OBJECTIVE: To identify underlying factors and subgroups (depression and substance abuse, their school and behavioural consequences, suicide spectrum (ideas + attempts + attitudes), inadequate problem-solving methods, dysfunctional attitudes, maladaptive coping and help-seeking strategies and negative life events) for suicidality in Hungarian adolescent outpatients suffering from "suicidal behaviour".

METHOD: A multidimensional self-report test battery - consisting of the Columbia Depression Scale (CDS), including the BDI and the Drug Use Screening Inventory /DUSI/, and of the Hungarian versions of the Ways of Coping questionnaire, of the Dysfunctional Attitude Scale, and of the Junior High Life Experience?? Survey - was completed by every new adolescent outpatient from a representative patient pool of five local Child Psychiatric Centres of the Western-Hungarian region over an 18-month period (n=596). 99 adolescent outpatients (78 females, 21 males, mean age 16.2 years, SD 1.18) with clinical diagnosis of suicidal behaviour confirmed by the Hungarian version of M.I.N.I. Plus Psychiatric Diagnostic Interview were included in the study.
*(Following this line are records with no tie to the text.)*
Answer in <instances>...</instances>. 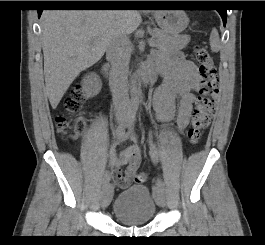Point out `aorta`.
I'll use <instances>...</instances> for the list:
<instances>
[{
    "label": "aorta",
    "instance_id": "762f6f07",
    "mask_svg": "<svg viewBox=\"0 0 265 245\" xmlns=\"http://www.w3.org/2000/svg\"><path fill=\"white\" fill-rule=\"evenodd\" d=\"M131 91H132V94H133L132 99L134 101H137L139 99V88H138V84H137V82L135 80L132 81V83H131Z\"/></svg>",
    "mask_w": 265,
    "mask_h": 245
}]
</instances>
RESULTS: A four-factor solution of the principal component analysis was constructed to explore the underlying dimensions for suicidality labelled as follows: 1. Stress-laden/Risk-taking, 2. Depressed/Dysfunctional, 3. Addictive/Risk-taking and 4. Suicidal/Maladaptive factors.

DISCUSSION: The robust and isolated representation of suicidal ideas+attempts associated with maladaptive coping strategies and with younger age confirms not only the specificity of coping qualities collected by CDS but also the risk position of younger adolescent generation in the most serious subgroups of suicidal population. Our study confirms the association of depression with dysfunctional attitudes and with maladaptive coping distinctly, but risky problem solving, maladaptive coping and dysfunctional attitudes seem to characterize different groups of depressive syndromes with only a moderate overlap. The demarcated factoring of the "Risky" conflict-solving technique of the Ways of Coping Questionnaire from the coping factor of the Columbia test proves that both presumably measure different dimensions of coping. Authors present and explain the PCA results in detail.